The problem with psychiatry is that they have such a broad definition of symptoms and illnesses that they can claim many people with physical illnesses have psycological problems. To me this comes from their lack of causal models (which would be developed as part of a real science) - that is they talk of symptoms and correlations with events that have happened to people and treatments such as CBT but they have no structural model that explains how the mind works and hence how an event or treatment could cause an effect. Unfortunately psyciatrists seem to lack any rigour in the way they reason and hence confuse corrolation and causeation.

To form theories of psyciatry I would have thought they would first need theories of how we think and how that maps onto neurons. This is cognitive science which I believe is still in its infancy and as far as I can tell has no connection to psychiatry. It seems to me before psyciatry can become a proper medical science we need cognitive science to mature so that the medical theories can be built on the pychological theories of how the mind works.

To me neurology is dealing with the physical failures of nerve cells and perhaps chemical inbalences in the brain (or is this a neuroendocronologist).
 

Calathea

Senior Member
Messages
1,261
psyological problems can be caused by various illnesses or as a result of certain drugs. For example there are some antibiotics that can cause confusion as a side effect. But treating the psycological symptoms is not the answer the causes need to be treated.

Daftest example of this sort of problem that I have heard of, from a friend's sister.

Patient: Could you have a look at my baby, please? She's crying nonstop, I think it may be something to do with her stomach.
Doctor 1 [completely ignoring baby]: Hmm, you don't look well. How are you feeling?
Patient: Well, I'm not getting any sleep because my baby is crying all night. Could you examine her?
Doctor 1: I think you are depressed. Here is a prescription for some antidepressants.

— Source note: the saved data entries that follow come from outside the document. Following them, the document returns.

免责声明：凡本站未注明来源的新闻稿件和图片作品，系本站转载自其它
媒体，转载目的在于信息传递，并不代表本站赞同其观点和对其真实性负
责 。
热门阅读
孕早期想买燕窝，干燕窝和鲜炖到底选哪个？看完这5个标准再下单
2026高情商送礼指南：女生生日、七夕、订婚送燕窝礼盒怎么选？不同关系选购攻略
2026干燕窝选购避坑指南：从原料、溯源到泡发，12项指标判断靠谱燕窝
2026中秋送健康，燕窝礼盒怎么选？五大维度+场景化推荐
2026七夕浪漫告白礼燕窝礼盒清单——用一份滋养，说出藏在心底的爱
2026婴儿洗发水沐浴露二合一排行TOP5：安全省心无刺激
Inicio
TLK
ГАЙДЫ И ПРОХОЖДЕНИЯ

---------------------------

Patient: Please please please look at my baby, she won't stop crying, she's ill.
Doctor 2 [examines baby]: She's got reflux, no wonder the poor thing is so unhappy. Here's the treatment for her. Why on earth didn't you bring her in earlier?
Patient: !!!
 

SOC

Senior Member
Messages
7,849
Even if you're starting from an assumption that conventional psychiatry is largely quackery, then there are still overlaps imo.

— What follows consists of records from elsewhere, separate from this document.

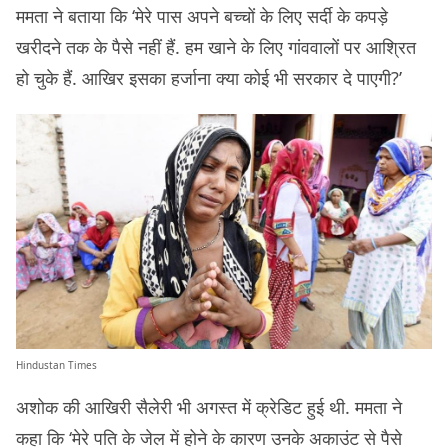
ममता ने बताया कि ‘मेरे पास अपने बच्चों के लिए सर्दी के कपड़े
खरीदने तक के पैसे नहीं हैं. हम खाने के लिए गांववालों पर आश्रित
हो चुके हैं. आखिर इसका हर्जाना क्या कोई भी सरकार दे पाएगी?’
Hindustan Times
अशोक की आखिरी सैलेरी भी अगस्त में क्रेडिट हुई थी. ममता ने
कहा कि ‘मेरे पति के जेल में होने के कारण उनके अकाउंट से पैसे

eg: Neurological problems can lead to anxiety, and cognitive-behavioural techniques can held patients think more clearly in response to states of anxiety induced by physical and neurological changes.

Yes, and as I mentioned earlier, such a condition would be appropriately treated by a neurologist for the physiological component and separately by a psychologist to teach more functional coping skills.

This type of thing is done routinely with cancer patients, patients with acknowledged chronic illness, and so on. This is not a new concept.

The only difference is that currently plenty of psychiatrists and their minions are keeping a certain class of physical illness under their domain by calling it a mental illness and insisting that patients have mental control over the physical illness and can therefore think themselves healthy. It's a gross form of discrimination.

Because we allow them to hijack some diseases/disorders of the brain, we have given them the feeling that they can also hijack other neurological or currently explained physical illness.